For again, Sammy’s head rode high. He had more than the contract, more than the coveted role.

He had his friends back in his heart.

And it suddenly seemed so plain—and so foolish, his night of anguish. So his ‘friend’ the comic had made a crack. All right—the comic was famous for his occasional lapses from good taste. Everyone knew it—why had he, Sammy, forgotten it? It didn’t mean anything—not a thing. It didn’t even mean anything about his friend’s heart, his true feelings—except maybe that he considered Sammy a good enough friend to take it, understand it—and forgive.
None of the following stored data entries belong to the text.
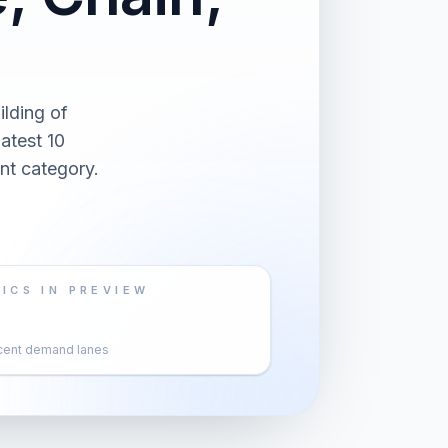
lding of
atest 10
nt category.
ICS IN PREVIEW
cent demand lanes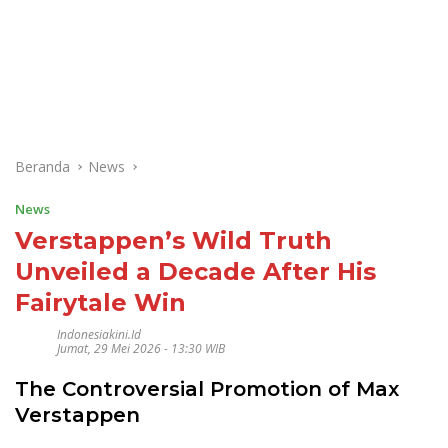
Beranda
News
News
Verstappen’s Wild Truth
Unveiled a Decade After His
Fairytale Win
Indonesiakini.id
Jumat, 29 Mei 2026 - 13:30 WIB
The Controversial Promotion of Max
Verstappen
And he could. Indeed, he could. Out of the riches of his life, out of the wealth of love and friendship on which he could draw, out of the warmth given and returned honestly all these years between him and his friends—from that deep source, he could take understanding and compassion.



Yes, it was so plain. For years he had told Negro friends, “I have found no discrimination in Hollywood.” And they, out of their many rebuffs and disappointments, had answered: “Wait and see.”

Well, he had waited. He had seen. He had seen that his friends had come through for him even when he didn’t know he needed them. He had seen that a fearful night like last night was never to come again.

He had seen, indeed, that he was the richest man in Hollywood. Maybe in the world.

THE END

Sammy will be in United Artists’ ANNA LUCASTA.